(Extracted page text data)
◆ ◆ ◆ ◆

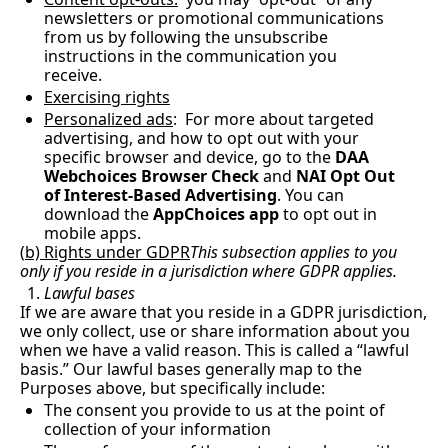
newsletters or promotional communications 
from us by following the unsubscribe 
instructions in the communication you 
receive.
Exercising rights
Personalized ads
:  For more about targeted 
advertising, and how to opt out with your 
specific browser and device, go to the 
DAA 
Webchoices Browser Check
 and 
NAI Opt Out 
of Interest-Based Advertising
. You can 
download the 
AppChoices app
 to opt out in 
mobile apps.
(
b) Rights under GDPR
This subsection applies to you 
only if you reside in a jurisdiction where GDPR applies.
Lawful bases
If we are aware that you reside in a GDPR jurisdiction, 
we only collect, use or share information about you 
when we have a valid reason. This is called a “lawful 
basis.” Our lawful bases generally map to the 
Purposes above, but specifically include:
The consent you provide to us at the point of 
collection of your information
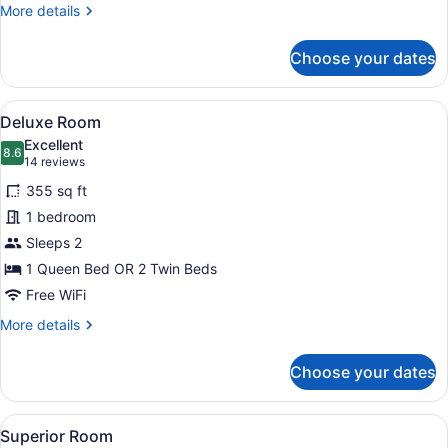
More
More details
details
for
Choose your dates
Grand
Suite
View
A hotel room with a bed, a desk wit
5
Deluxe Room
all
Excellent
photos
8.6
8.6 out of 10
(14
14 reviews
for
reviews)
355 sq ft
Deluxe
1 bedroom
Room
Sleeps 2
1 Queen Bed OR 2 Twin Beds
Free WiFi
More
More details
details
for
Choose your dates
Deluxe
Room
View
Premium bedding, minibar, in-room
3
Superior Room
all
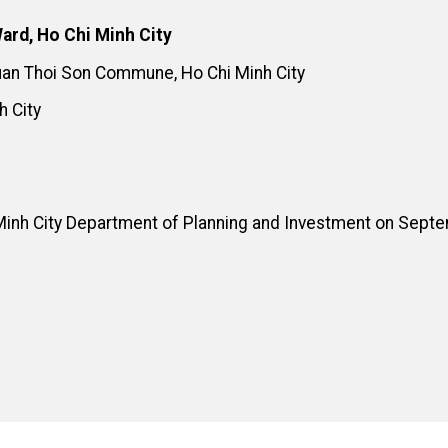
ard, Ho Chi Minh City
Xuan Thoi Son Commune, Ho Chi Minh City
h City
Minh City Department of Planning and Investment on Sept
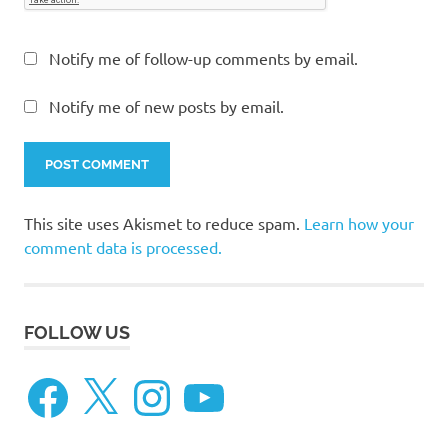
Notify me of follow-up comments by email.
Notify me of new posts by email.
This site uses Akismet to reduce spam.
Learn how your
comment data is processed.
FOLLOW US
Facebook
X
Instagram
YouTube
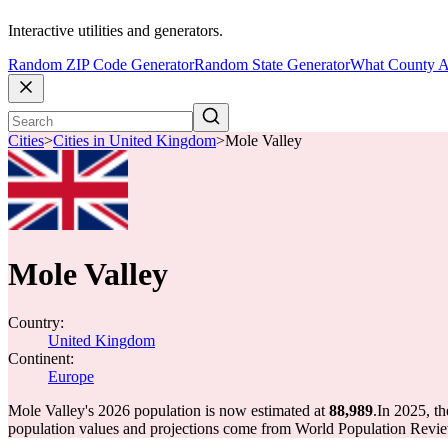
Interactive utilities and generators.
Random ZIP Code Generator
Random State Generator
What County A
Cities
>
Cities in United Kingdom
>
Mole Valley
Mole Valley
Country:
United Kingdom
Continent:
Europe
Mole Valley's 2026 population is now estimated at
88,989
.
In 2025, t
population values and projections come from World Population Review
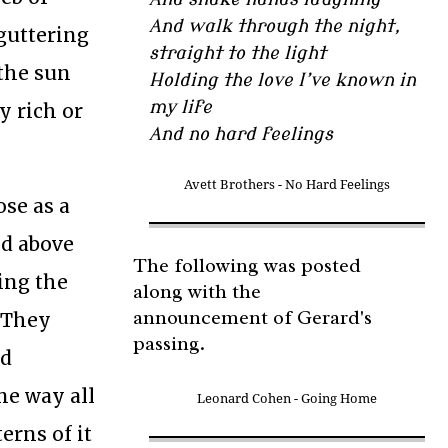
And walk through the night,
 guttering
straight to the light
 the sun
Holding the love I’ve known in
my life
y rich or
And no hard feelings
Avett Brothers - No Hard Feelings
ose as a
ed above
The following was posted
king the
along with the
announcement of Gerard's
. They
passing.
nd
me way all
Leonard Cohen - Going Home
erns of it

◆ ◆ ◆ ◆

Exercise objective — Search the entries for the string "United" and collect each line that has it.

Answer for the task —
Cities in United Kingdom
United Kingdom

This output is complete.